**THE TASK**
How many of the lines below have the word "August" in them? The answer is that number and nothing more.

Collected data:
+ + + +

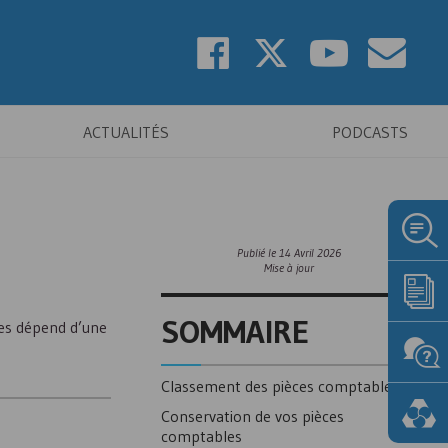
ACTUALITÉS
PODCASTS
Publié le
14 Avril 2026
Mise à jour
SOMMAIRE
les dépend d’une
Classement des pièces comptables
Conservation de vos pièces
comptables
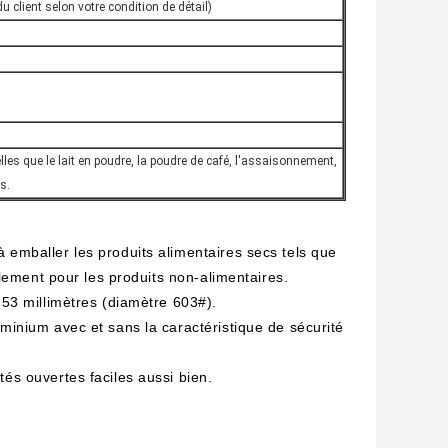
du client selon votre condition de détail)
lles que le lait en poudre, la poudre de café, l'assaisonnement,
s.
 emballer les produits alimentaires secs tels que
galement pour les produits non-alimentaires.
153 millimètres (diamètre 603#).
minium avec et sans la caractéristique de sécurité
és ouvertes faciles aussi bien.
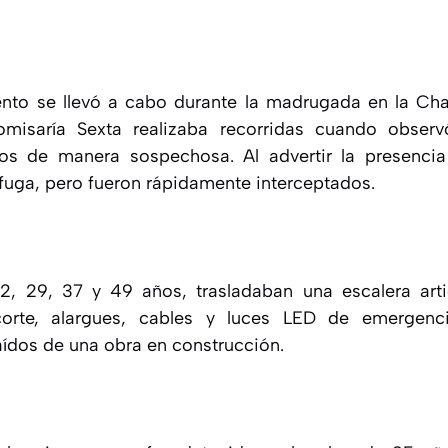
nto se llevó a cabo durante la madrugada en la Chac
omisaría Sexta realizaba recorridas cuando obser
os de manera sospechosa. Al advertir la presencia p
a fuga, pero fueron rápidamente interceptados.
2, 29, 37 y 49 años, trasladaban una escalera arti
corte, alargues, cables y luces LED de emergenc
ídos de una obra en construcción.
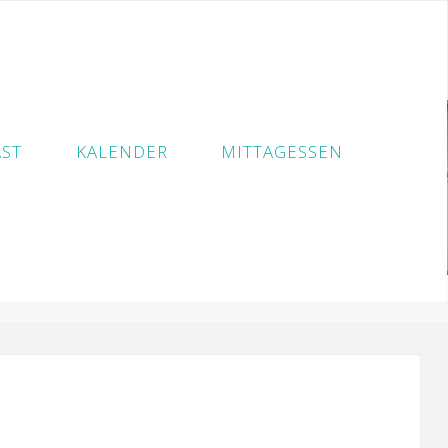
ST
KALENDER
MITTAGESSEN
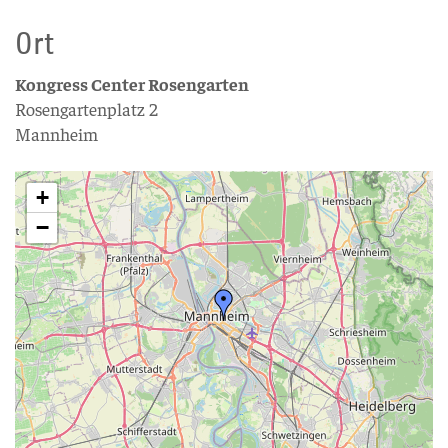
Ort
Kongress Center Rosengarten
Rosengartenplatz 2
Mannheim
+
−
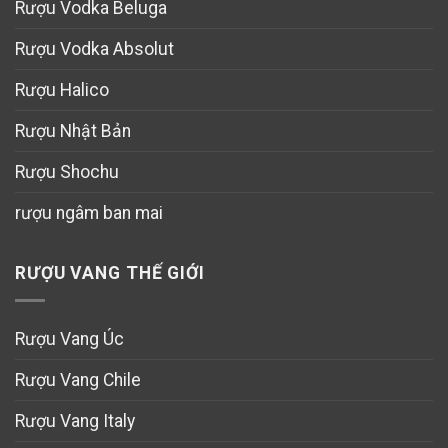
Rượu Vodka Beluga
Rượu Vodka Absolut
Rượu Halico
Rượu Nhật Bản
Rượu Shochu
rượu ngâm ban mai
RƯỢU VANG THẾ GIỚI
Rượu Vang Úc
Rượu Vang Chile
Rượu Vang Italy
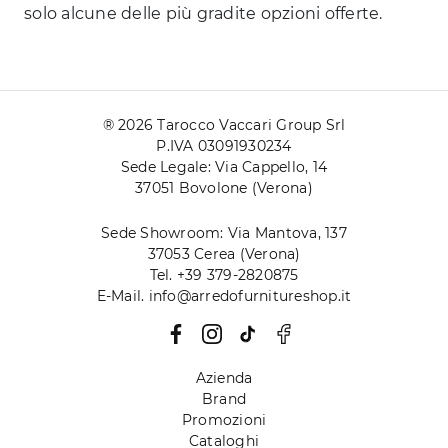
solo alcune delle più gradite opzioni offerte.
® 2026 Tarocco Vaccari Group Srl
P.IVA 03091930234
Sede Legale: Via Cappello, 14
37051 Bovolone (Verona)
Sede Showroom: Via Mantova, 137
37053 Cerea (Verona)
Tel. +39 379-2820875
E-Mail. info@arredofurnitureshop.it
Azienda
Brand
Promozioni
Cataloghi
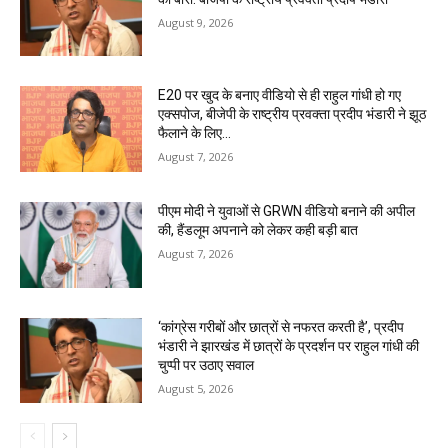
August 9, 2026
E20 पर खुद के बनाए वीडियो से ही राहुल गांधी हो गए
एक्सपोज, बीजेपी के राष्ट्रीय प्रवक्ता प्रदीप भंडारी ने झूठ
फैलाने के लिए...
August 7, 2026
पीएम मोदी ने युवाओं से GRWN वीडियो बनाने की अपील
की, हैंडलूम अपनाने को लेकर कही बड़ी बात
August 7, 2026
‘कांग्रेस गरीबों और छात्रों से नफरत करती है’, प्रदीप
भंडारी ने झारखंड में छात्रों के प्रदर्शन पर राहुल गांधी की
चुप्पी पर उठाए सवाल
August 5, 2026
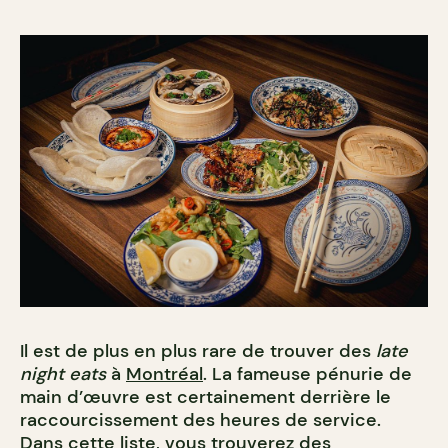
Il est de plus en plus rare de trouver des
late
night eats
à
Montréal
. La fameuse pénurie de
main d’œuvre est certainement derrière le
raccourcissement des heures de service.
Dans cette liste, vous trouverez des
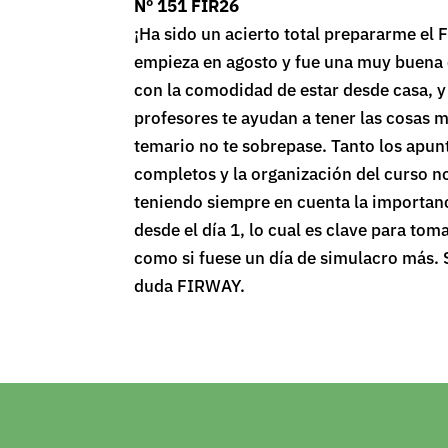
Nº 151 FIR26
¡Ha sido un acierto total prepararme el
empieza en agosto y fue una muy buena e
con la comodidad de estar desde casa, y 
profesores te ayudan a tener las cosas m
temario no te sobrepase. Tanto los apu
completos y la organización del curso no
teniendo siempre en cuenta la importan
desde el día 1, lo cual es clave para tom
como si fuese un día de simulacro más. 
duda FIRWAY.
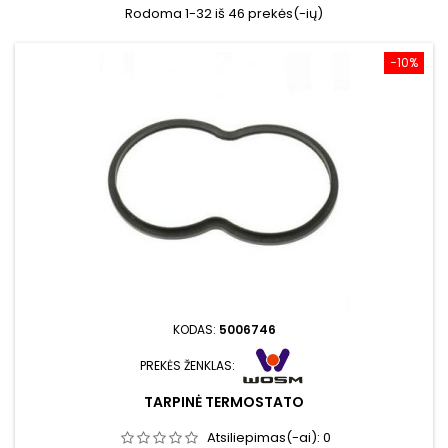
Rodoma 1-32 iš 46 prekės(-ių)
−10%
KODAS:
5006746
PREKĖS ŽENKLAS:
TARPINĖ TERMOSTATO
Atsiliepimas(-ai):
0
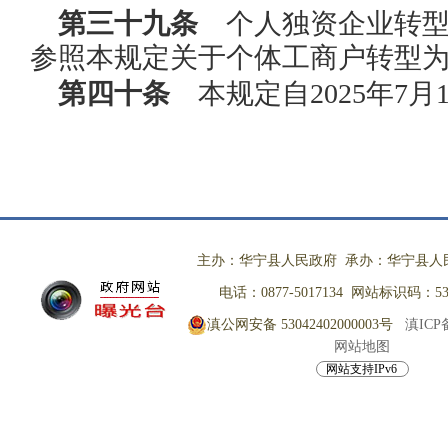
第三十九条
个人独资企业转型
参照本规定关于个体工商户转型
第四十条
本规定自2025年7月
主办：华宁县人民政府 承办：华宁县人
电话：0877-5017134 网站标识码：530
滇公网安备 53042402000003号
滇ICP备
网站地图
网站支持IPv6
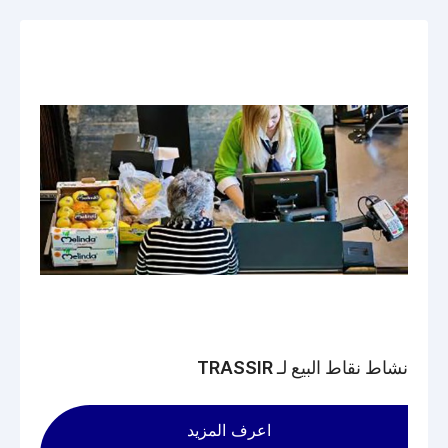
نشاط نقاط البيع لـ TRASSIR
اعرف المزيد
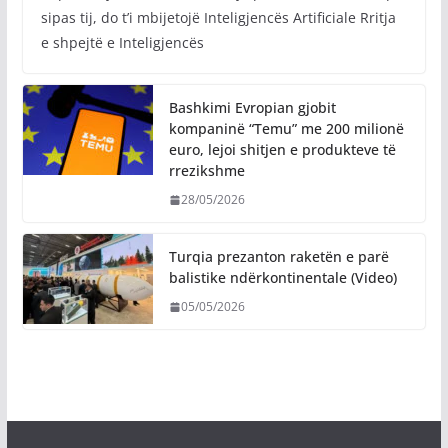
sipas tij, do t’i mbijetojë Inteligjencës Artificiale Rritja
e shpejtë e Inteligjencës
Bashkimi Evropian gjobit
kompaninë “Temu” me 200 milionë
euro, lejoi shitjen e produkteve të
rrezikshme
28/05/2026
Turqia prezanton raketën e parë
balistike ndërkontinentale (Video)
05/05/2026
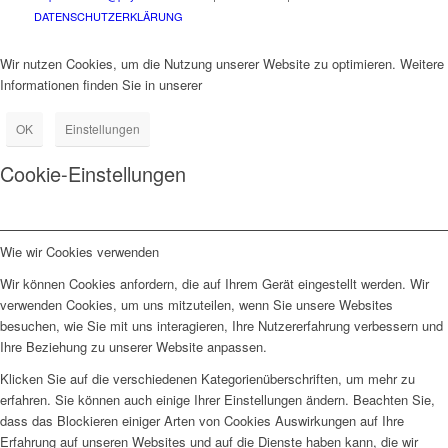
DATENSCHUTZERKLÄRUNG
Wir nutzen Cookies, um die Nutzung unserer Website zu optimieren. Weitere
Informationen finden Sie in unserer
Datenschutzerklärung.
OK
Einstellungen
Cookie-Einstellungen
Wie wir Cookies verwenden
Wir können Cookies anfordern, die auf Ihrem Gerät eingestellt werden. Wir
verwenden Cookies, um uns mitzuteilen, wenn Sie unsere Websites
besuchen, wie Sie mit uns interagieren, Ihre Nutzererfahrung verbessern und
Ihre Beziehung zu unserer Website anpassen.
Klicken Sie auf die verschiedenen Kategorienüberschriften, um mehr zu
erfahren. Sie können auch einige Ihrer Einstellungen ändern. Beachten Sie,
dass das Blockieren einiger Arten von Cookies Auswirkungen auf Ihre
Erfahrung auf unseren Websites und auf die Dienste haben kann, die wir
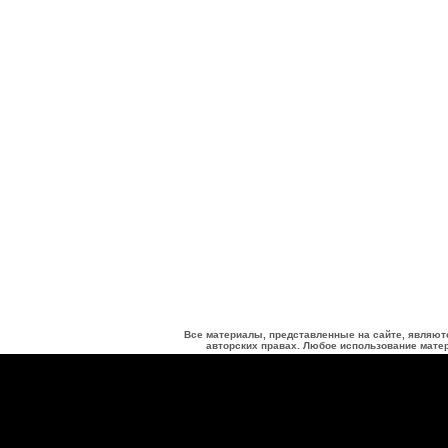
Все материалы, представленные на сайте, являют
авторских правах. Любое использование матер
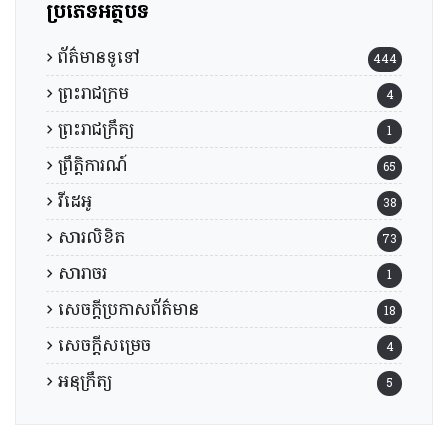
ប្រភេទអត្ថបទ
ព័ត៌មានទូទៅ
444
ព្រះរាជក្រម
4
ព្រះរាជក្រឹត្យ
1
ព្រឹត្តិការណ៍
65
វីដេអូ
38
សារលិខិត
73
សារាចរ
1
សេចក្តីប្រកាសព័ត៌មាន
18
សេចក្តីសម្រេច
4
អនុក្រឹត្យ
5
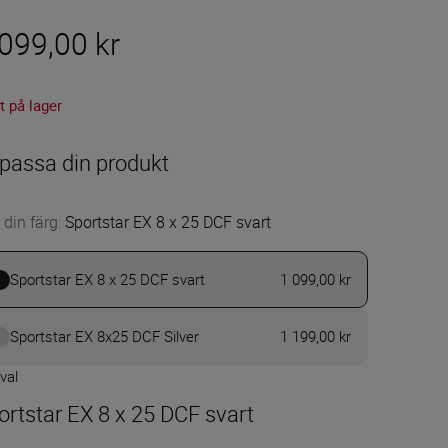
099,00 kr
t på lager
passa din produkt
 din färg
:
Sportstar EX 8 x 25 DCF svart
Sportstar EX 8 x 25 DCF svart
1 099,00 kr
Sportstar EX 8x25 DCF Silver
1 199,00 kr
 val
ortstar EX 8 x 25 DCF svart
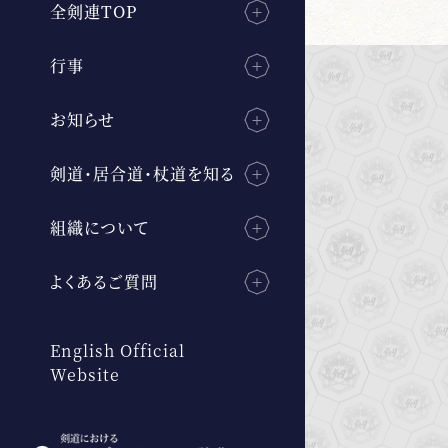
全剣連TOP
行事
お知らせ
剣道・居合道・杖道を知る
組織について
よくあるご質問
English Official
Website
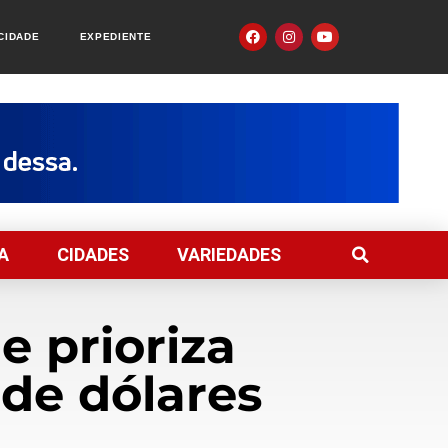
ACIDADE
EXPEDIENTE
A
CIDADES
VARIEDADES
e prioriza
de dólares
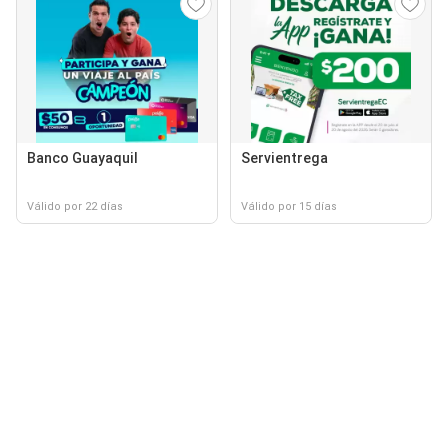
Banco Guayaquil
Servientrega
Válido por 22 días
Válido por 15 días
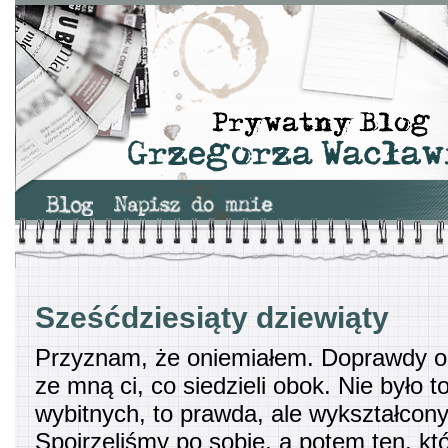
Sześćdziesiąty dziewiąty
Przyznam, że oniemiałem. Doprawdy o
ze mną ci, co siedzieli obok. Nie było t
wybitnych, to prawda, ale wykształcon
Spojrzeliśmy po sobie, a potem ten, któ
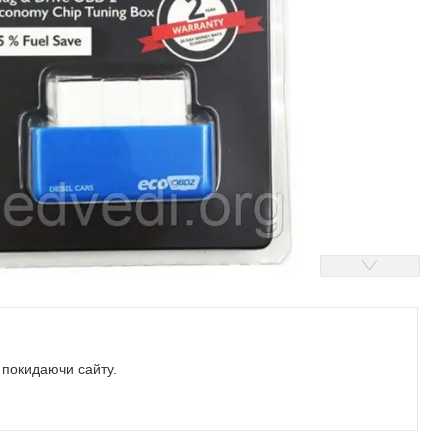
е покидаючи сайту.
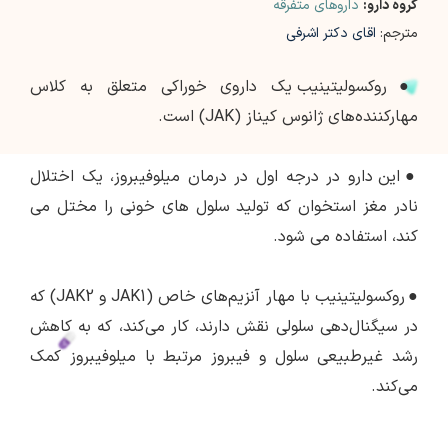
گروه دارو:
داروهای متفرقه
مترجم:
اقای دکتر اشرفی
●
روکسولیتینیب یک داروی خوراکی متعلق به کلاس
مهارکننده‌های ژانوس کیناز (JAK) است.
●
این دارو در درجه اول در درمان میلوفیبروز، یک اختلال
نادر مغز استخوان که تولید سلول های خونی را مختل می
کند، استفاده می شود.
●
روکسولیتینیب با مهار آنزیم‌های خاص (JAK1 و JAK2) که
در سیگنال‌دهی سلولی نقش دارند، کار می‌کند، که به کاهش
رشد غیرطبیعی سلول و فیبروز مرتبط با میلوفیبروز کمک
می‌کند.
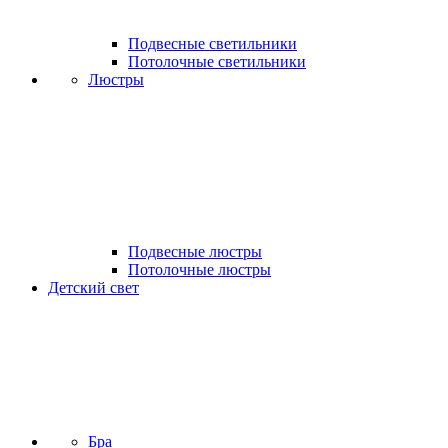
Подвесные светильники
Потолочные светильники
Люстры
Подвесные люстры
Потолочные люстры
Детский свет
Бра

+ + + +

**COMPLETED EXERCISE**
4